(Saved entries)
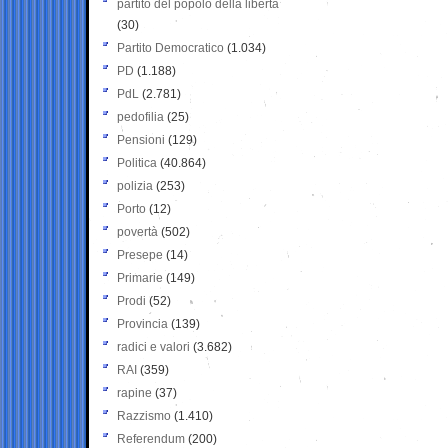
partito del popolo della libertà
(30)
Partito Democratico
(1.034)
PD
(1.188)
PdL
(2.781)
pedofilia
(25)
Pensioni
(129)
Politica
(40.864)
polizia
(253)
Porto
(12)
povertà
(502)
Presepe
(14)
Primarie
(149)
Prodi
(52)
Provincia
(139)
radici e valori
(3.682)
RAI
(359)
rapine
(37)
Razzismo
(1.410)
Referendum
(200)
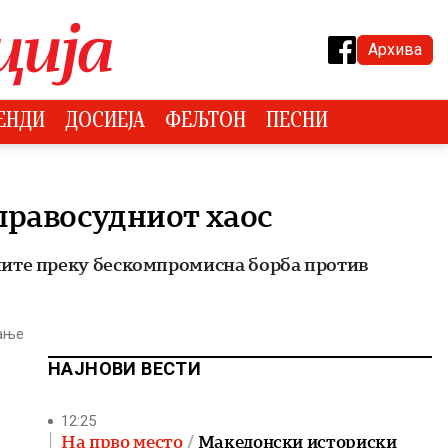
Архива
ЕНДИ
ДОСИЕЈА
ФЕЉТОН
ПЕСНИ
правосудниот хаос
иите преку бескомпромисна борба против
тање
НАЈНОВИ ВЕСТИ
12:25
На прво место
Македонски историски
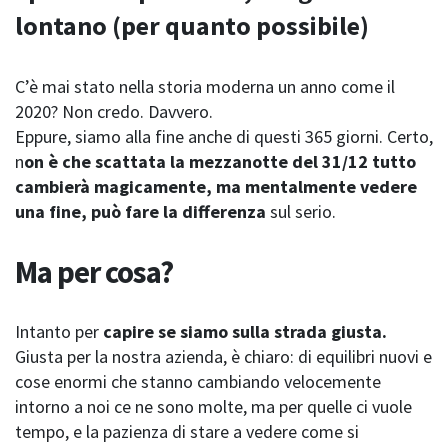
lontano (per quanto possibile)
C’è mai stato nella storia moderna un anno come il
2020? Non credo. Davvero.
Eppure, siamo alla fine anche di questi 365 giorni. Certo,
n
on è che scattata la mezzanotte del 31/12 tutto
cambierà magicamente, ma mentalmente vedere
una fine, può fare la differenza
sul serio.
Ma per cosa?
Intanto per
capire se siamo sulla strada giusta.
Giusta per la nostra azienda, è chiaro: di equilibri nuovi e
cose enormi che stanno cambiando velocemente
intorno a noi ce ne sono molte, ma per quelle ci vuole
tempo, e la pazienza di stare a vedere come si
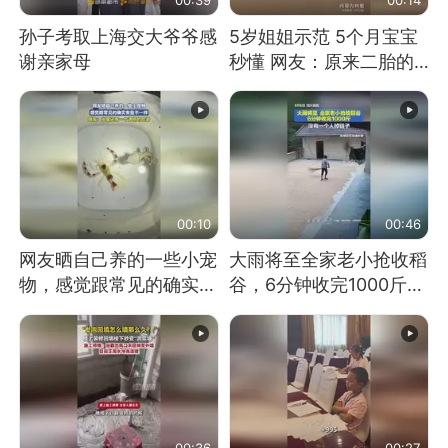
孙子考取上海交大爷爷感
5岁姐姐示范 5个月宝宝
谢亲家母
秒懂 网友：原来二胎的
快乐长这样
00:10
00:46
网友晒自己养的一些小宠
大雨将至全家老小抢收稻
物，感觉跟常见的确实有
谷，6分钟收完1000斤，
些不一样
没有一个人掉链子
00:36
00:27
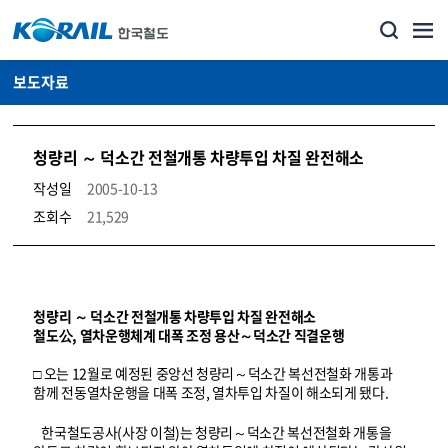
보도자료
청량리 ～ 덕소간 전철개통 차량투입 차질 완전해소
작성일
2005-10-13
조회수
21,529
뉴스·홍보_보도자료 상세보기 – 내용, 파일, 담당자 연락처로 구성
청량리 ～ 덕소간 전철개통 차량투입 차질 완전해소
철도公, 열차운행체계 대폭 조정 용산～덕소간 직결운행
□ 오는 12월로 예정된 중앙선 청량리～덕소간 복선전철화 개통과
함께 전동열차운행을 대폭 조정, 열차투입 차질이 해소되게 됐다.
한국철도공사(사장 이철)는 청량리～덕소간 복선전철화 개통을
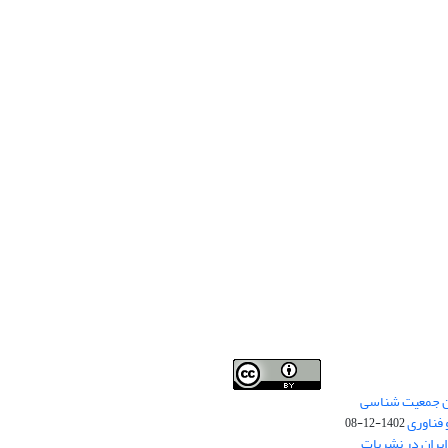
من جمعیت شناسی
Creative Commons
This work is licensed under a
 فناوری
Attribution 4.0 International License
1402-12-08
.
یران در نشریات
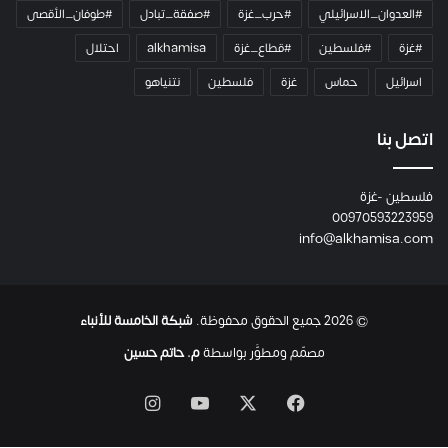
ا
#العدوان_الاسرائيلي
#حرب_غزة
#صفقة_تبادل
#طوفان_الأقصى
و
#غزة
#فلسطين
#قطاع_غزة
alkhamisa
احتلال
ه
م
اسرائيل
حماس
غزة
فلسطين
نتنياهو
و
م
ع
اتصل بنا
ا
ئ
فلسطين -غزة
ل
00970593223959
ت
info@alkhamisa.com
ه
ا
ح
ت
© 2026 جميع الحقوق محفوظة.
شبكة الخامسة للأنباء
ى
ل
مصمّم ومطوَّر بواسطة
م. حاتم حسين
ح
ظ
‫X
فيسبوك
‫YouTube
انستقرام
ة
ا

## What is being asked
Each record should appear again exactly as it stands, with no picture included.

## Task result
partito del popolo della libertà
(30)
Partito Democratico
(1.034)
PD
(1.188)
PdL
(2.781)
pedofilia
(25)
Pensioni
(129)
Politica
(40.864)
polizia
(253)
Porto
(12)
povertà
(502)
Presepe
(14)
Primarie
(149)
Prodi
(52)
Provincia
(139)
radici e valori
(3.682)
RAI
(359)
rapine
(37)
Razzismo
(1.410)
Referendum
(200)
Архива
ЕНДИ
ДОСИЕЈА
ФЕЉТОН
ПЕСНИ
правосудниот хаос
иите преку бескомпромисна борба против
тање
НАЈНОВИ ВЕСТИ
12:25
На прво место
Македонски историски
lontano (per quanto possibile)
C’è mai stato nella storia moderna un anno come il
2020? Non credo. Davvero.
Eppure, siamo alla fine anche di questi 365 giorni. Certo,
n
on è che scattata la mezzanotte del 31/12 tutto
cambierà magicamente, ma mentalmente vedere
una fine, può fare la differenza
sul serio.
Ma per cosa?
Intanto per
capire se siamo sulla strada giusta.
Giusta per la nostra azienda, è chiaro: di equilibri nuovi e
cose enormi che stanno cambiando velocemente
intorno a noi ce ne sono molte, ma per quelle ci vuole
tempo, e la pazienza di stare a vedere come si
孙子考取上海交大爷爷感
5岁姐姐示范 5个月宝宝
谢亲家母
秒懂 网友：原来二胎的
快乐长这样
00:10
00:46
网友晒自己养的一些小宠
大雨将至全家老小抢收稻
物，感觉跟常见的确实有
谷，6分钟收完1000斤，
些不一样
没有一个人掉链子
00:36
00:27
보도자료
청량리 ～ 덕소간 전철개통 차량투입 차질 완전해소
작성일
2005-10-13
조회수
21,529
뉴스·홍보_보도자료 상세보기 – 내용, 파일, 담당자 연락처로 구성
청량리 ～ 덕소간 전철개통 차량투입 차질 완전해소
철도公, 열차운행체계 대폭 조정 용산～덕소간 직결운행
□ 오는 12월로 예정된 중앙선 청량리～덕소간 복선전철화 개통과
함께 전동열차운행을 대폭 조정, 열차투입 차질이 해소되게 됐다.
한국철도공사(사장 이철)는 청량리～덕소간 복선전철화 개통을
من جمعیت شناسی
Creative Commons
This work is licensed under a
 فناوری
Attribution 4.0 International License
1402-12-08
.
یران در نشریات
ا
#العدوان_الاسرائيلي
#حرب_غزة
#صفقة_تبادل
#طوفان_الأقصى
و
#غزة
#فلسطين
#قطاع_غزة
alkhamisa
احتلال
ه
م
اسرائيل
حماس
غزة
فلسطين
نتنياهو
و
م
ع
اتصل بنا
ا
ئ
فلسطين -غزة
ل
00970593223959
ت
info@alkhamisa.com
ه
ا
ح
ت
© 2026 جميع الحقوق محفوظة.
شبكة الخامسة للأنباء
ى
ل
مصمّم ومطوَّر بواسطة
م. حاتم حسين
ح
ظ
‫X
فيسبوك
‫YouTube
انستقرام
ة
ا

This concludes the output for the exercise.